Data entries:

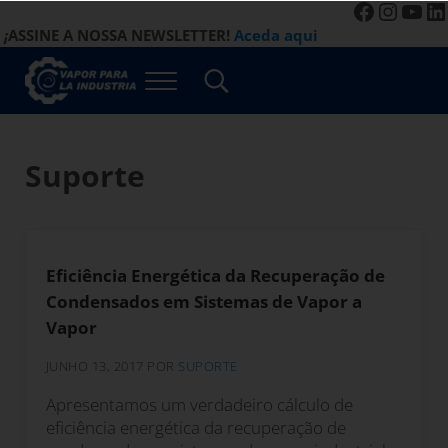
Faceboo
Instag
You
Li
Saltar para o conteúdo principal
Saltar para a navegação de cabeçalho à direita
Saltar para o rodapé do site
¡
ASSINE A NOSSA NEWSLETTER!
Aceda aqui
Menu
Procurar...
Vapor para a Indústria
Gestão Eficiente de Sistemas a Vapor
Suporte
Eficiência Energética da Recuperação de
Condensados em Sistemas de Vapor a
Vapor
JUNHO 13, 2017
POR
SUPORTE
Apresentamos um verdadeiro cálculo de
eficiência energética da recuperação de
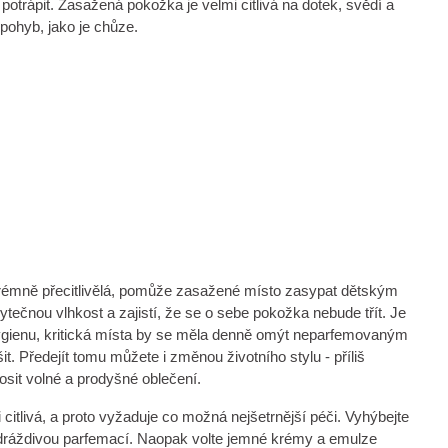
potrápit. Zasažená pokožka je velmi citlivá na dotek, svědí a
pohyb, jako je chůze.
xtrémně přecitlivělá, pomůže zasažené místo zasypat dětským
tečnou vlhkost a zajistí, že se o sebe pokožka nebude třít. Je
gienu, kritická místa by se měla denně omýt neparfemovaným
. Předejít tomu můžete i změnou životního stylu - příliš
osit volné a prodyšné oblečení.
itlivá, a proto vyžaduje co možná nejšetrnější péči. Vyhýbejte
dráždivou parfemací. Naopak volte jemné krémy a emulze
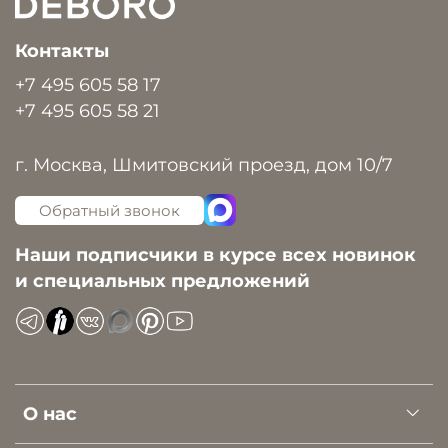
Контакты
+7 495 605 58 17
+7 495 605 58 21
г. Москва, Шмитовский проезд, дом 10/7
Обратный звонок
Наши подписчики в курсе всех новинок
и специальных предложений
О нас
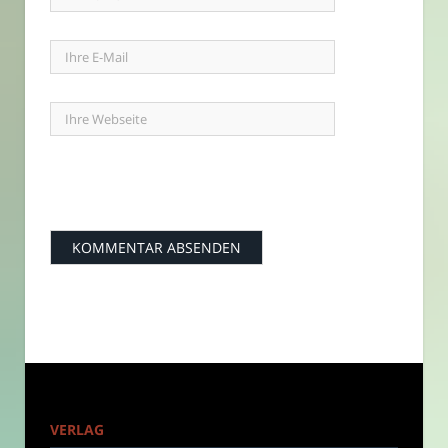
VERLAG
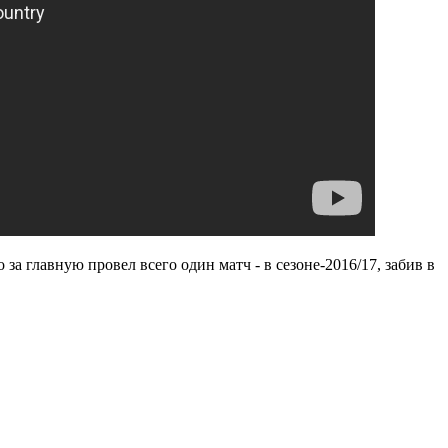
за главную провел всего один матч - в сезоне-2016/17, забив в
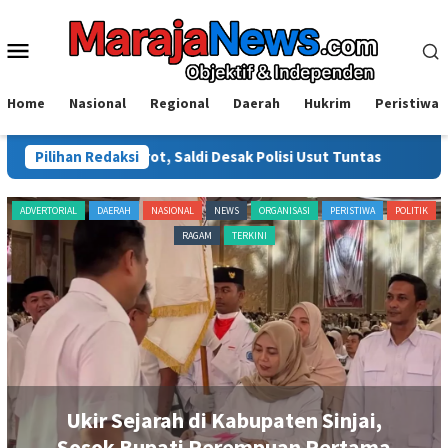
Loncat
ke
Menu
konten
Mobile
Home
Nasional
Regional
Daerah
Hukrim
Peristiwa
i Disorot, Saldi Desak Polisi Usut Tuntas
Pilihan Redaksi
Warga Sinjai T
ADVERTORIAL
DAERAH
NASIONAL
NEWS
ORGANISASI
PERISTIWA
POLITIK
RAGAM
TERKINI
Ukir Sejarah di Kabupaten Sinjai,
Sosok Bupati Perempuan Pertama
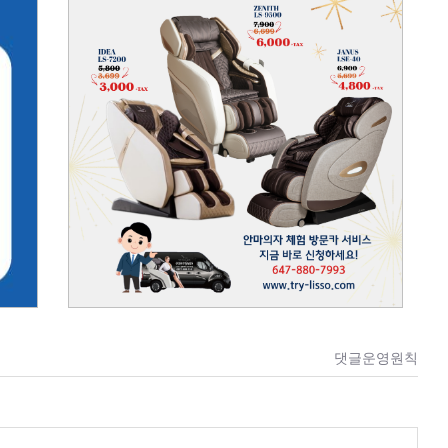
댓글운영원칙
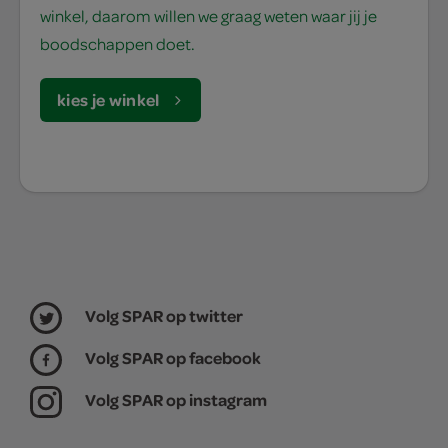
winkel, daarom willen we graag weten waar jij je
boodschappen doet.
kies je winkel
Volg SPAR op twitter
Volg SPAR op facebook
Volg SPAR op instagram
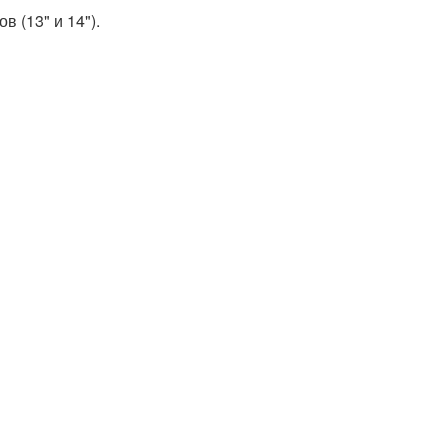
 (13" и 14").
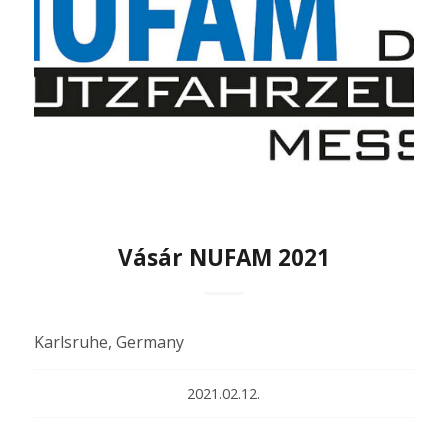
Vásár NUFAM 2021
Karlsruhe, Germany
2021.02.12.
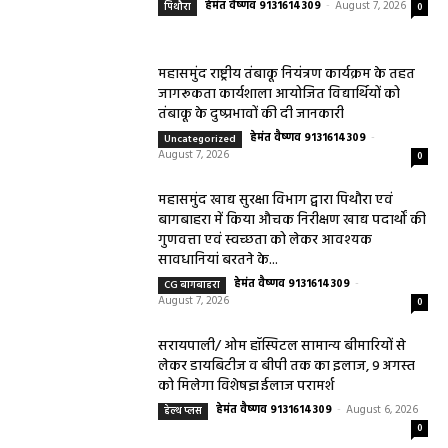
हेमंत वैष्णव 9131614309
-
August 7, 2026
पिथौरा
0
महासमुंद राष्ट्रीय तंबाकू नियंत्रण कार्यक्रम के तहत
जागरूकता कार्यशाला आयोजित विद्यार्थियों को
तंबाकू के दुष्प्रभावों की दी जानकारी
हेमंत वैष्णव 9131614309
-
Uncategorized
August 7, 2026
0
महासमुंद खाद्य सुरक्षा विभाग द्वारा पिथौरा एवं
बागबाहरा में किया औचक निरीक्षण खाद्य पदार्थों की
गुणवत्ता एवं स्वच्छता को लेकर आवश्यक
सावधानियां बरतने के...
हेमंत वैष्णव 9131614309
-
CG बागबाहरा
August 7, 2026
0
सरायपाली/ ओम हॉस्पिटल सामान्य बीमारियों से
लेकर डायबिटीज व बीपी तक का इलाज, 9 अगस्त
को मिलेगा विशेषज्ञ ईलाज परामर्श
हेमंत वैष्णव 9131614309
-
August 6, 2026
हेल्थ प्लस
0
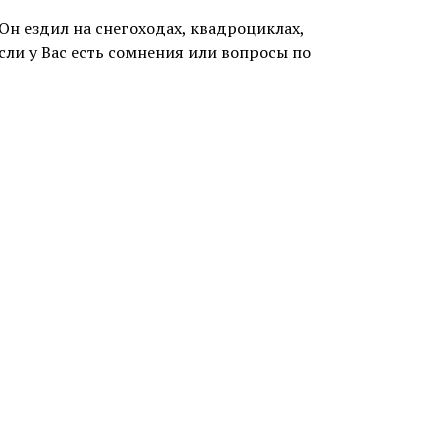
Он ездил на снегоходах, квадроциклах,
сли у Вас есть сомнения или вопросы по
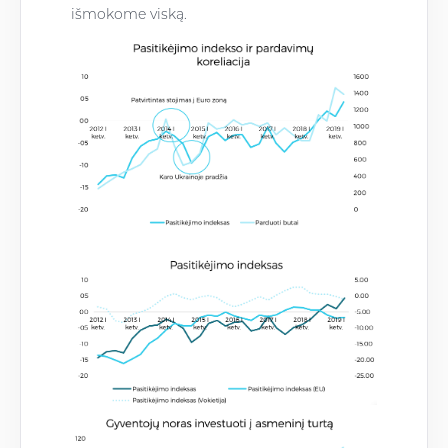
išmokome viską.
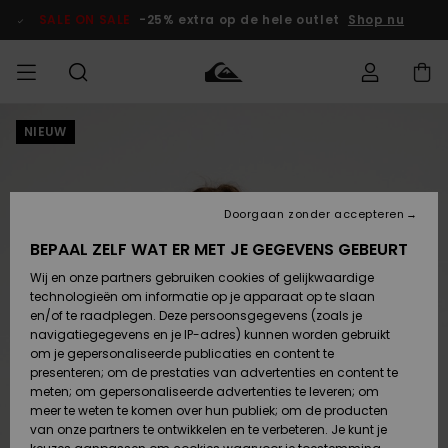
Ga
naar
SALE ON SALE
-25% extra op de hele outlet
Shop nu
Productinformatie
NIEUW
français
Toegang tot
HEREN
Kleding
Kleding
Shop
Heren Surf
Heren Snow
HEREN
mijn bestelling
Shop
Shop
OUTLET
Nederlands
JONGENS
Levering
Accessoires
Accessoires
Nieuw
Doorgaan zonder accepteren
Toegekomen
Kinderen
Kinderen
Outlet
DAMES
Surf Shop
Snow Shop
Kinderen
BEPAAL ZELF WAT ER MET JE GEGEVENS GEBEURT
Retouren
Wij en onze partners gebruiken cookies of gelijkwaardige
Schoenen &
Schoenen &
technologieën om informatie op je apparaat op te slaan
Slippers
Slippers
Highlights
SURF
Betaling
Highlights
Dames
VROUW
en/of te raadplegen. Deze persoonsgegevens (zoals je
Snow Shop
OUTLET
navigatiegegevens en je IP-adres) kunnen worden gebruikt
SNOW
om je gepersonaliseerde publicaties en content te
Giftcard
Surf /
Surf /
Snow
presenteren; om de prestaties van advertenties en content te
Water
Water
Community
meten; om gepersonaliseerde advertenties te leveren; om
Highlights
SALE ON
meer te weten te komen over hun publiek; om de producten
Quiksilver
SALE
van onze partners te ontwikkelen en te verbeteren. Je kunt je
Freedom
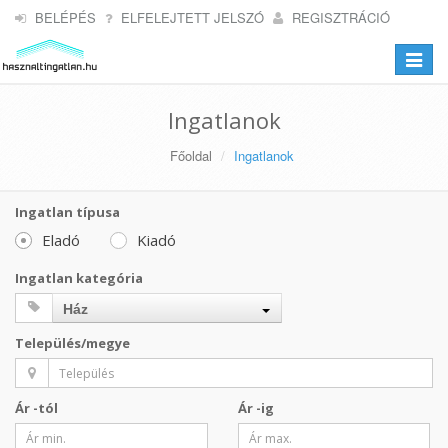
BELÉPÉS
ELFELEJTETT JELSZÓ
REGISZTRÁCIÓ
Toggle
navigat
Ingatlanok
Főoldal
Ingatlanok
Ingatlan típusa
Eladó
Kiadó
Ingatlan kategória
Ház
Település/megye
Ár -tól
Ár -ig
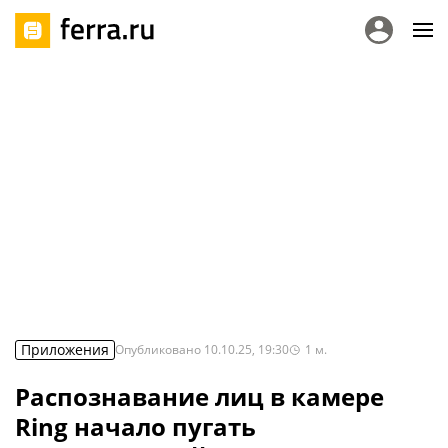
Приложения
Опубликовано
10.10.25, 19:30
1
м.
Распознавание лиц в камере
Ring начало пугать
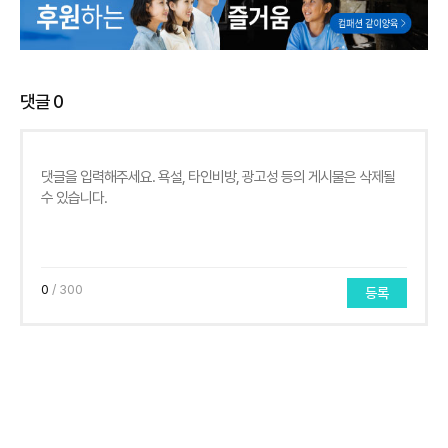
댓글
0
0
/ 300
등록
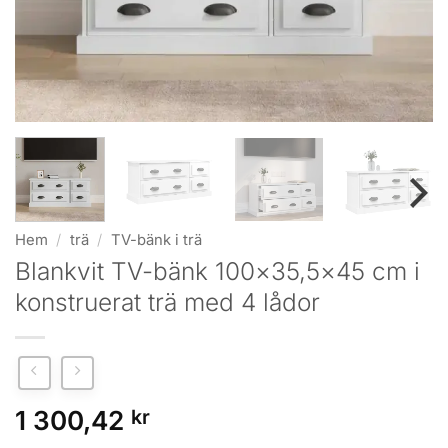
Hem
/
trä
/
TV-bänk i trä
Blankvit TV-bänk 100×35,5×45 cm i
konstruerat trä med 4 lådor
1 300,42
kr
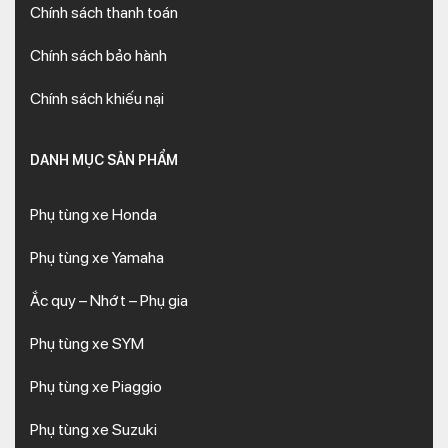
Chính sách thanh toán
Chính sách bảo hành
Chính sách khiếu nại
DANH MỤC SẢN PHẨM
Phụ tùng xe Honda
Phụ tùng xe Yamaha
Ắc quy – Nhớt – Phụ gia
Phụ tùng xe SYM
Phụ tùng xe Piaggio
Phụ tùng xe Suzuki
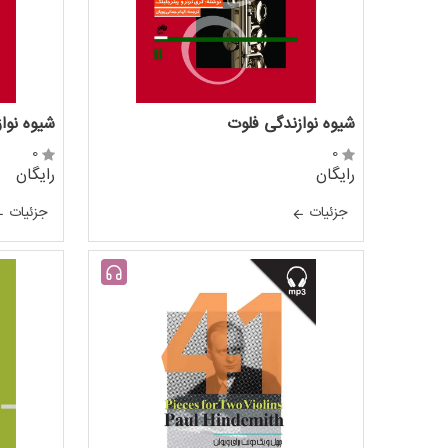
شیوه نوازندگی فلوت
شیوه نوا
0
0
رایگان
رایگان
جزئيات
جزئيات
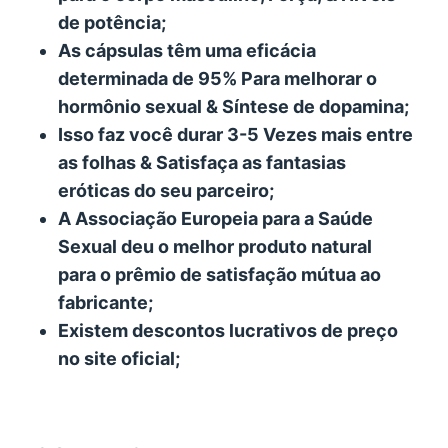
de potência;
As cápsulas têm uma eficácia
determinada de 95% Para melhorar o
hormônio sexual & Síntese de dopamina;
Isso faz você durar 3-5 Vezes mais entre
as folhas & Satisfaça as fantasias
eróticas do seu parceiro;
A Associação Europeia para a Saúde
Sexual deu o melhor produto natural
para o prêmio de satisfação mútua ao
fabricante;
Existem descontos lucrativos de preço
no site oficial;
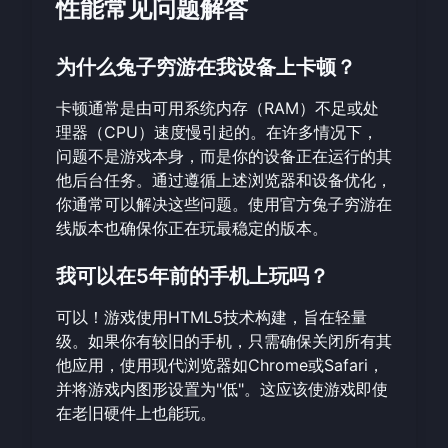
性能常见问题解答
为什么兔子穷游在我设备上卡顿？
卡顿通常是由可用系统内存（RAM）不足或处
理器（CPU）速度慢引起的。在许多情况下，
问题不是游戏本身，而是你的设备正在运行的其
他后台任务。通过遵循上述浏览器和设备优化，
你通常可以解决这些问题。使用
官方兔子穷游在
线版本
也确保你正在玩最稳定的版本。
我可以在5年前的手机上玩吗？
可以！游戏使用HTML5技术构建，旨在轻量
级。如果你有较旧的手机，只需确保关闭所有其
他应用，使用现代浏览器如Chrome或Safari，
并将游戏内图形设置为"低"。这应该使游戏即使
在老旧硬件上也能玩。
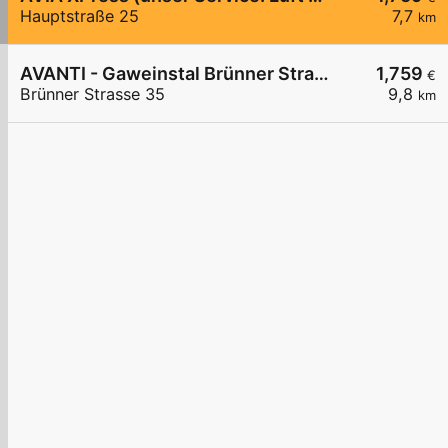
Hauptstraße 25
7,7
km
AVANTI - Gaweinstal Brünner Straße 35
1,759
€
Brünner Strasse 35
9,8
km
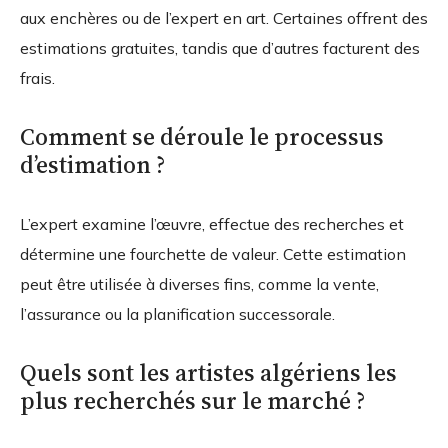
aux enchères ou de l’expert en art. Certaines offrent des
estimations gratuites, tandis que d’autres facturent des
frais.
Comment se déroule le processus
d’estimation ?
L’expert examine l’œuvre, effectue des recherches et
détermine une fourchette de valeur. Cette estimation
peut être utilisée à diverses fins, comme la vente,
l’assurance ou la planification successorale.
Quels sont les artistes algériens les
plus recherchés sur le marché ?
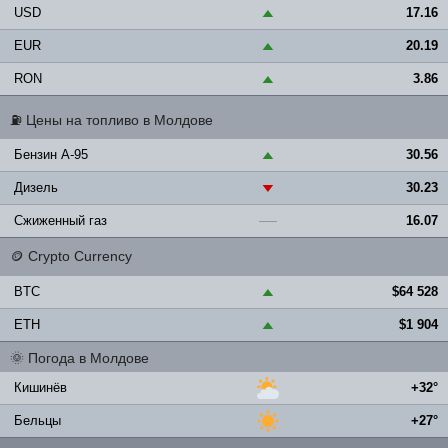
USD
17.16
▲
EUR
20.19
▲
RON
3.86
▲
⛽
Цены на топливо в Молдове
Бензин A-95
30.56
▲
Дизель
30.23
▼
Сжиженный газ
16.07
—
🪙
Crypto Currency
BTC
$64 528
▲
ETH
$1 904
▲
🌞
Погода в Молдове
Кишинёв
+32°
Бельцы
+27°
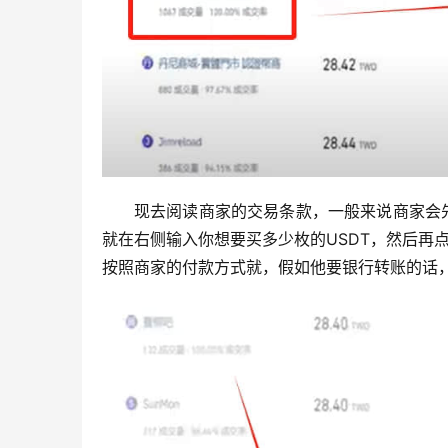
现去阅读商家的交易条款，一般来说商家会
就在右侧输入你想要买多少枚的USDT，然后再
按照商家的付款方式就，假如他要银行转账的话，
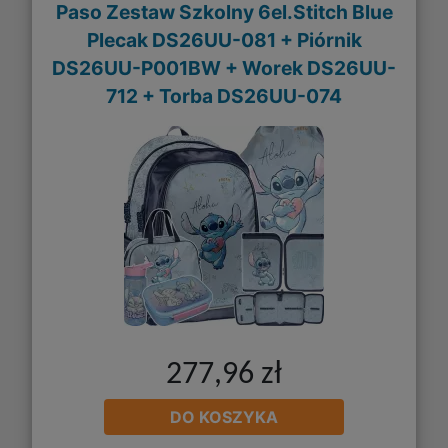
Paso Zestaw Szkolny 6el.Stitch Blue
Plecak DS26UU-081 + Piórnik
DS26UU-P001BW + Worek DS26UU-
712 + Torba DS26UU-074
277,96 zł
DO KOSZYKA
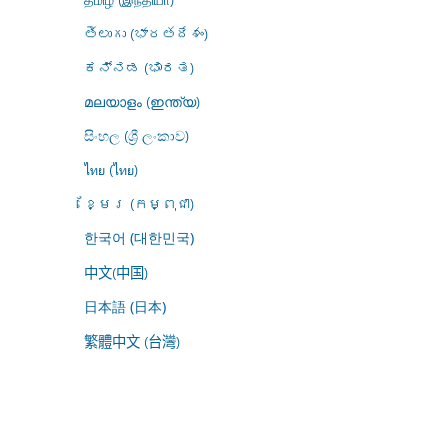
తెలుగు (భారతదేశం)
ಕನ್ನಡ (ಭಾರತ)
മലയാളം (ഇന്ത്യ)
සිංහල (ශ්‍රී ලංකාව)
ไทย (ไทย)
ខ្មែរ (កម្ពុជា)
한국어 (대한민국)
中文(中国)
日本語 (日本)
繁體中文 (台灣)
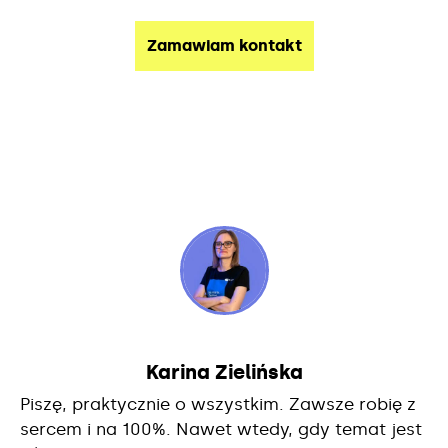
Karina Zielińska
Piszę, praktycznie o wszystkim. Zawsze robię z
sercem i na 100%. Nawet wtedy, gdy temat jest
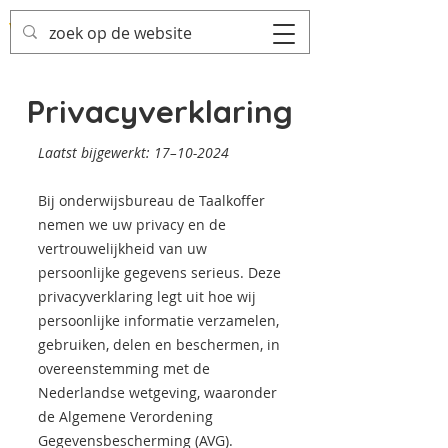
Privacyverklaring
Laatst bijgewerkt: 17–10-2024
Bij onderwijsbureau de Taalkoffer
nemen we uw privacy en de
vertrouwelijkheid van uw
persoonlijke gegevens serieus. Deze
privacyverklaring legt uit hoe wij
persoonlijke informatie verzamelen,
gebruiken, delen en beschermen, in
overeenstemming met de
Nederlandse wetgeving, waaronder
de Algemene Verordening
Gegevensbescherming (AVG).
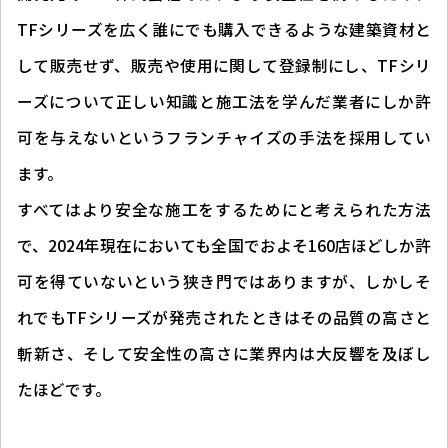
TFシリーズを広く誰にでも購入できるような建築資材と
して販売せず、販売や使用に関して登録制にし、TFシリ
ーズについて正しい知識と施工法を学んだ業者にしか許
可を与えないというフランチャイズの手法を採用してい
ます。
すべてはより安全な施工をするためにと考えられた方法
で、2024年現在においても全国でおよそ160店ほどしか許
可を得ていないという狭き門ではありますが、しかしそ
れでもTFシリーズが発売されたときはその品質の高さと
斬新さ、そして安全性の高さに業界内は大反響を及ぼし
たほどです。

PROBLEM TO WORK ON: Starting with the line that has "Quels sont les artistes algériens les" and going on through the line that has "按照商家的付款方式就，假如他要银行转账的话，", transcribe the records above exactly, but skip the pictures.

TASK ANSWER:
Quels sont les artistes algériens les
plus recherchés sur le marché ?
USD
17.16
▲
EUR
20.19
▲
RON
3.86
▲
⛽
Цены на топливо в Молдове
Бензин A-95
30.56
▲
Дизель
30.23
▼
Сжиженный газ
16.07
—
🪙
Crypto Currency
BTC
$64 528
▲
ETH
$1 904
▲
🌞
Погода в Молдове
Кишинёв
+32°
Бельцы
+27°
现去阅读商家的交易条款，一般来说商家会
就在右侧输入你想要买多少枚的USDT，然后再
按照商家的付款方式就，假如他要银行转账的话，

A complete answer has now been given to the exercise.